Items from a data source
══════════════════════════════

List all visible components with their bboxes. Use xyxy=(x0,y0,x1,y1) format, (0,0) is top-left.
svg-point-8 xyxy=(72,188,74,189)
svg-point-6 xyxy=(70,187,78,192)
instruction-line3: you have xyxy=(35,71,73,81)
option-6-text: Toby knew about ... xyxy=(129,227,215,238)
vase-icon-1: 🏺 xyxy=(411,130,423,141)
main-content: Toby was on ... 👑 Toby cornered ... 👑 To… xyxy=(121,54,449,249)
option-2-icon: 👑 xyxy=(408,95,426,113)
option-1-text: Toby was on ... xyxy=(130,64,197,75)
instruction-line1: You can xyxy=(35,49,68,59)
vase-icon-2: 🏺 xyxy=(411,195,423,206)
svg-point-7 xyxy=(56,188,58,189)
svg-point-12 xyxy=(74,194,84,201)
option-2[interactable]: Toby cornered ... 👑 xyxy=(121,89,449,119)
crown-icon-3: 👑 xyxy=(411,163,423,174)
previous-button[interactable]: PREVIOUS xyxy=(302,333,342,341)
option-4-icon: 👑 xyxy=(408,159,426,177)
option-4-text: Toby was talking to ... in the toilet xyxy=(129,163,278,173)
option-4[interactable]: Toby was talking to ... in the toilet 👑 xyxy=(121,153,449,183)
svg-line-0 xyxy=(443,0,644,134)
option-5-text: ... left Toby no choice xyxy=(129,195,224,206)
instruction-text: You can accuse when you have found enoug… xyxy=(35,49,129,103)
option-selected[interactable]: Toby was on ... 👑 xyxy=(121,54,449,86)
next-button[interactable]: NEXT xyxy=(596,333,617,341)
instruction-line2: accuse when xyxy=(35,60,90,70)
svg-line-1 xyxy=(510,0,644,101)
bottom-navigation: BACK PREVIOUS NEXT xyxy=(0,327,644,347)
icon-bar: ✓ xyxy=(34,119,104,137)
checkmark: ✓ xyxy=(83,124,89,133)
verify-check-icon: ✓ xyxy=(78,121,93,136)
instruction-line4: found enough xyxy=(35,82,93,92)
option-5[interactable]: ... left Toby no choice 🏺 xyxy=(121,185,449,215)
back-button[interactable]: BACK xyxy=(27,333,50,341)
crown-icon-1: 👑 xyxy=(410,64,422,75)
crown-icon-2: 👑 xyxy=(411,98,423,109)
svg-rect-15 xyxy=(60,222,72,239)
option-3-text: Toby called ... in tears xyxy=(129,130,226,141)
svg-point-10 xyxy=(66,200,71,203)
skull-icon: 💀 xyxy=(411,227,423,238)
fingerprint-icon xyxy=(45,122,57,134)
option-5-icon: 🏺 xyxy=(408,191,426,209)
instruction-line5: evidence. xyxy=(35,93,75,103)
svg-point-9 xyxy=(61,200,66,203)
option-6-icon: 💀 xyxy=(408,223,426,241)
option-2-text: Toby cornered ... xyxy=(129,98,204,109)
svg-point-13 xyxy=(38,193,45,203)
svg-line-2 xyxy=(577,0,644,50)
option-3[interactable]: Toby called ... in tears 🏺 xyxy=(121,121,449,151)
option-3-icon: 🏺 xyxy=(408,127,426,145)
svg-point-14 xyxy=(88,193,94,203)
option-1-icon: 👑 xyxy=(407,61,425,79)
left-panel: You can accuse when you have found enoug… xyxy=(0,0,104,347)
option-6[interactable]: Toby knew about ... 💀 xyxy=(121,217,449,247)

══════════════════════════════

> **Exercise description**: Every single line of the data above must be set down again exactly.

> **Answer box**:
List all visible components with their bboxes. Use xyxy=(x0,y0,x1,y1) format, (0,0) is top-left.
svg-point-8 xyxy=(72,188,74,189)
svg-point-6 xyxy=(70,187,78,192)
instruction-line3: you have xyxy=(35,71,73,81)
option-6-text: Toby knew about ... xyxy=(129,227,215,238)
vase-icon-1: 🏺 xyxy=(411,130,423,141)
main-content: Toby was on ... 👑 Toby cornered ... 👑 To… xyxy=(121,54,449,249)
option-2-icon: 👑 xyxy=(408,95,426,113)
option-1-text: Toby was on ... xyxy=(130,64,197,75)
instruction-line1: You can xyxy=(35,49,68,59)
vase-icon-2: 🏺 xyxy=(411,195,423,206)
svg-point-7 xyxy=(56,188,58,189)
svg-point-12 xyxy=(74,194,84,201)
option-2[interactable]: Toby cornered ... 👑 xyxy=(121,89,449,119)
crown-icon-3: 👑 xyxy=(411,163,423,174)
previous-button[interactable]: PREVIOUS xyxy=(302,333,342,341)
option-4-icon: 👑 xyxy=(408,159,426,177)
option-4-text: Toby was talking to ... in the toilet xyxy=(129,163,278,173)
option-4[interactable]: Toby was talking to ... in the toilet 👑 xyxy=(121,153,449,183)
svg-line-0 xyxy=(443,0,644,134)
option-5-text: ... left Toby no choice xyxy=(129,195,224,206)
instruction-text: You can accuse when you have found enoug… xyxy=(35,49,129,103)
option-selected[interactable]: Toby was on ... 👑 xyxy=(121,54,449,86)
next-button[interactable]: NEXT xyxy=(596,333,617,341)
instruction-line2: accuse when xyxy=(35,60,90,70)
svg-line-1 xyxy=(510,0,644,101)
bottom-navigation: BACK PREVIOUS NEXT xyxy=(0,327,644,347)
icon-bar: ✓ xyxy=(34,119,104,137)
checkmark: ✓ xyxy=(83,124,89,133)
verify-check-icon: ✓ xyxy=(78,121,93,136)
instruction-line4: found enough xyxy=(35,82,93,92)
option-5[interactable]: ... left Toby no choice 🏺 xyxy=(121,185,449,215)
back-button[interactable]: BACK xyxy=(27,333,50,341)
crown-icon-1: 👑 xyxy=(410,64,422,75)
crown-icon-2: 👑 xyxy=(411,98,423,109)
svg-rect-15 xyxy=(60,222,72,239)
option-3-text: Toby called ... in tears xyxy=(129,130,226,141)
svg-point-10 xyxy=(66,200,71,203)
skull-icon: 💀 xyxy=(411,227,423,238)
fingerprint-icon xyxy=(45,122,57,134)
option-5-icon: 🏺 xyxy=(408,191,426,209)
instruction-line5: evidence. xyxy=(35,93,75,103)
svg-point-9 xyxy=(61,200,66,203)
option-6-icon: 💀 xyxy=(408,223,426,241)
option-2-text: Toby cornered ... xyxy=(129,98,204,109)
svg-point-13 xyxy=(38,193,45,203)
svg-line-2 xyxy=(577,0,644,50)
option-3[interactable]: Toby called ... in tears 🏺 xyxy=(121,121,449,151)
option-3-icon: 🏺 xyxy=(408,127,426,145)
svg-point-14 xyxy=(88,193,94,203)
option-1-icon: 👑 xyxy=(407,61,425,79)
left-panel: You can accuse when you have found enoug… xyxy=(0,0,104,347)
option-6[interactable]: Toby knew about ... 💀 xyxy=(121,217,449,247)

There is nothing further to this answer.